New Literary Prize Celebrates Brooklyn Writers
Everyone loves some good, healthy competition, right?
In the wake of the Man Booker Prize’s 2015 Longlist announcement, literary communities around the world are already speculating about the eventual winner. While the Man Booker longlist features writers born in countries such as Morocco, Jamaica, and New Zealand, a new literary award a little closer to (our) home has been born, highlighting a small but mighty literary region: Brooklyn.

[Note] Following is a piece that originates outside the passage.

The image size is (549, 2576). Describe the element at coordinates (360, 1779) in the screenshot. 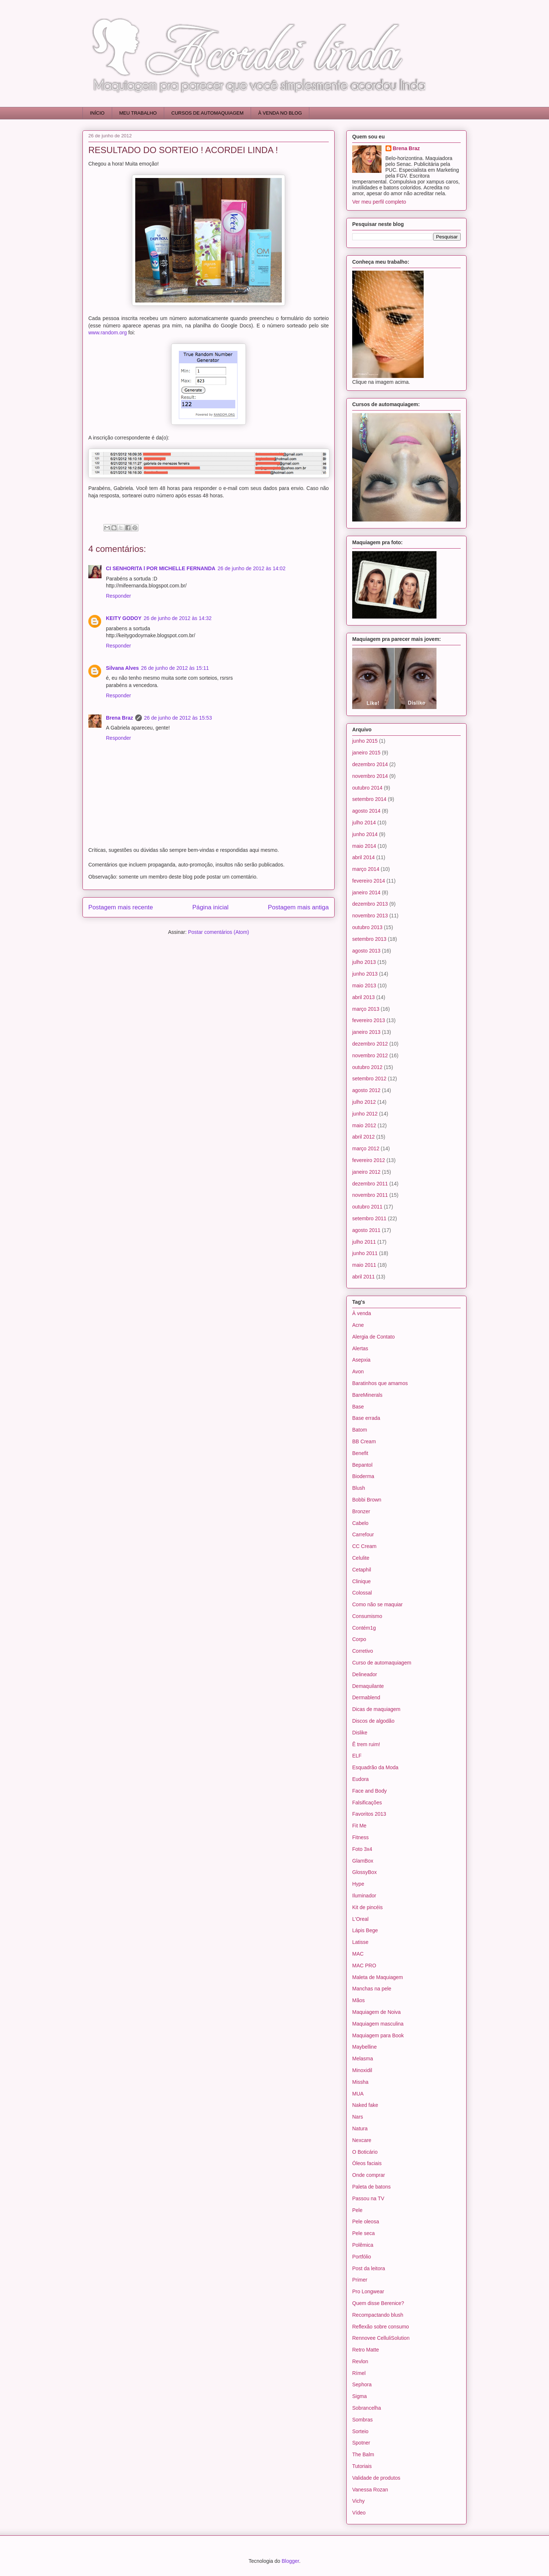 I see `Eudora` at that location.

The Brooklyn Eagles Literary Prize “recognizes the best books of the past year and the authors who most embody Brooklyn’s ideals.” We’re excited about this new prize and its focus on dozens of brilliant Brooklynites.

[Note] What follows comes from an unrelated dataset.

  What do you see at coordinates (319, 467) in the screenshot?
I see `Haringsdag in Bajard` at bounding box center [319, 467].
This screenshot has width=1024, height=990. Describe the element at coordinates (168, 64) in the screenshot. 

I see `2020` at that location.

Chosen by Brooklyn’s bookstores, the Brooklyn Eagles (supporters of the Brooklyn Public Library), and librarians, the 2015 fiction and nonfiction nominees include a multitude of books we’ve reviewed (Kate Bolick’s Spinster, Ben Lerner’s 10:04, Atticus Lish’s Preparation for the Next Life), authors we’ve interviewed (John Benditt, Emily Gould, Hanya Yanagihara, James Hannaham, Tiphanie Yanique) as well as authors we’ve featured in Recommended Reading (Marie-Helene Bertino). Ariel Schrag also kindly compiled a playlist of the music mentioned in his (nominated) novel Adam.

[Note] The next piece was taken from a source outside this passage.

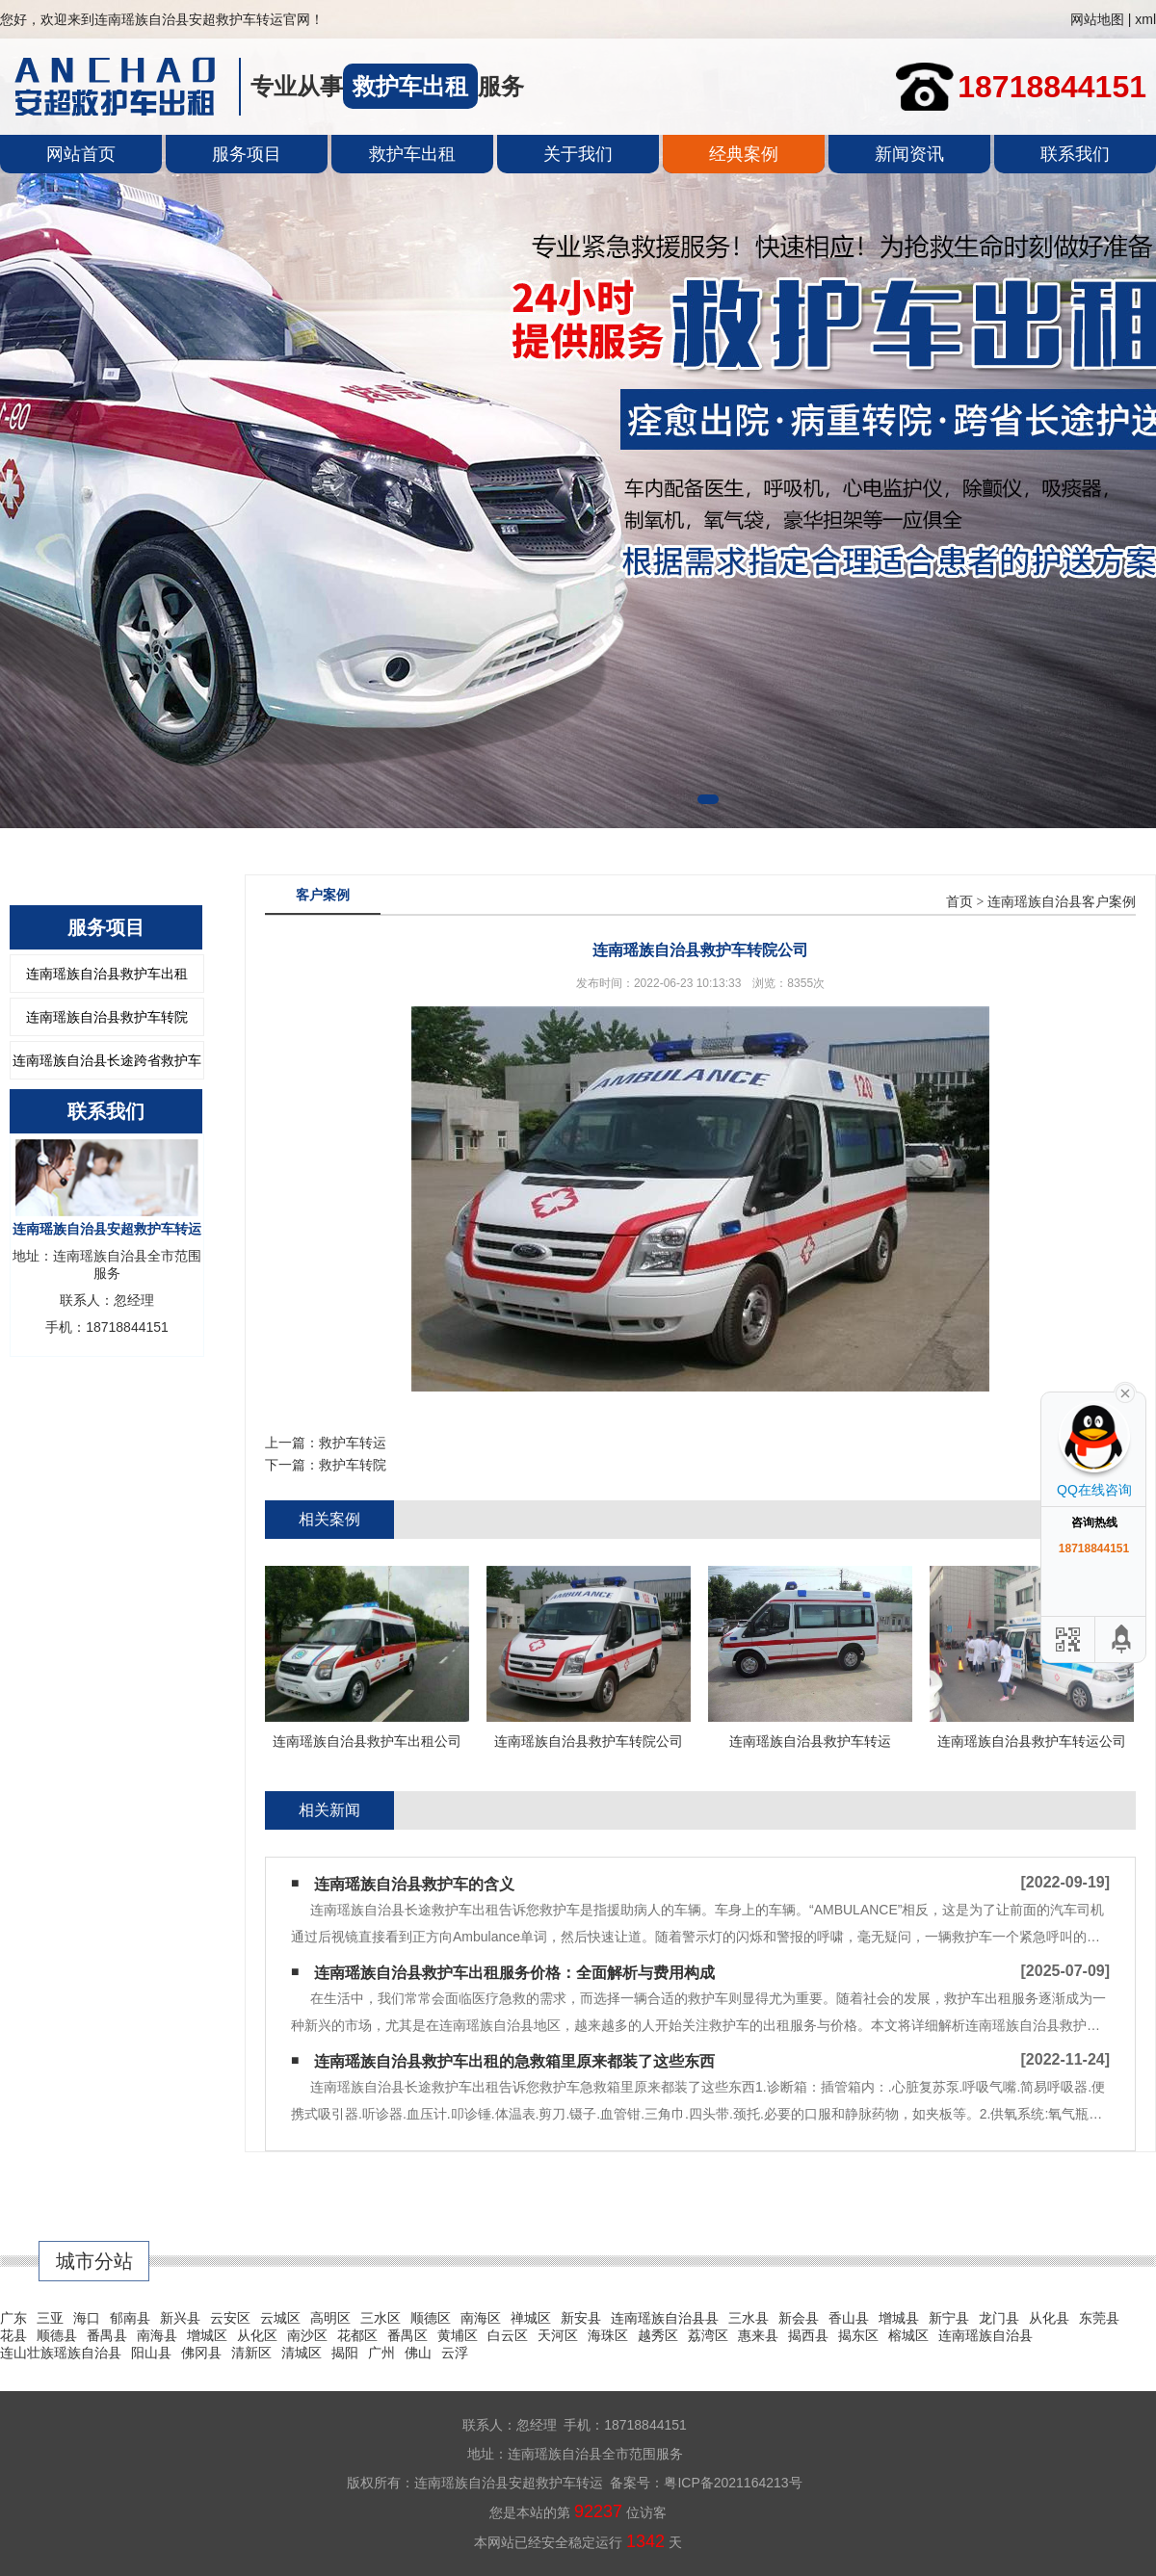 The width and height of the screenshot is (1156, 2576). What do you see at coordinates (1097, 19) in the screenshot?
I see `网站地图` at bounding box center [1097, 19].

If the longlists don’t satisfy your craving, Brooklyn Magazine compiled a list of the “The 25 Best Brooklyn Books of the Decade (So Far).”
The New York Times describes Brooklyn as an “overgrown writer’s colony” and identifies the prize as a way to “codify the literary bona fides of a borough whose authors already regularly compete for coffee shop real estate, publishing advances, and Pulitzer Prizes.” So yes, perhaps there will be a little blood in the water as the declaration of a winner draws near; however, Brooklyn also boasts a tight-knit community of readers and writers who frequently assemble at Franklin Park (Crown Heights), Community Bookstore (Park Slope), Greenlight Books (Fort Greene), PowerHouse Arena (DUMBO), and Bookcourt (Cobble Hill) for readings and general merriment.
Because I reside on the Upper West Side of Manhattan, I often feel left out of the Brooklyn literary scene; journeying down to the bustling borough takes a hefty chunk of my time. If you’re a clueless Manhattanite like myself, you’ll love exploring Brooklyn’s many distinct neighborhoods using this handy literary guide.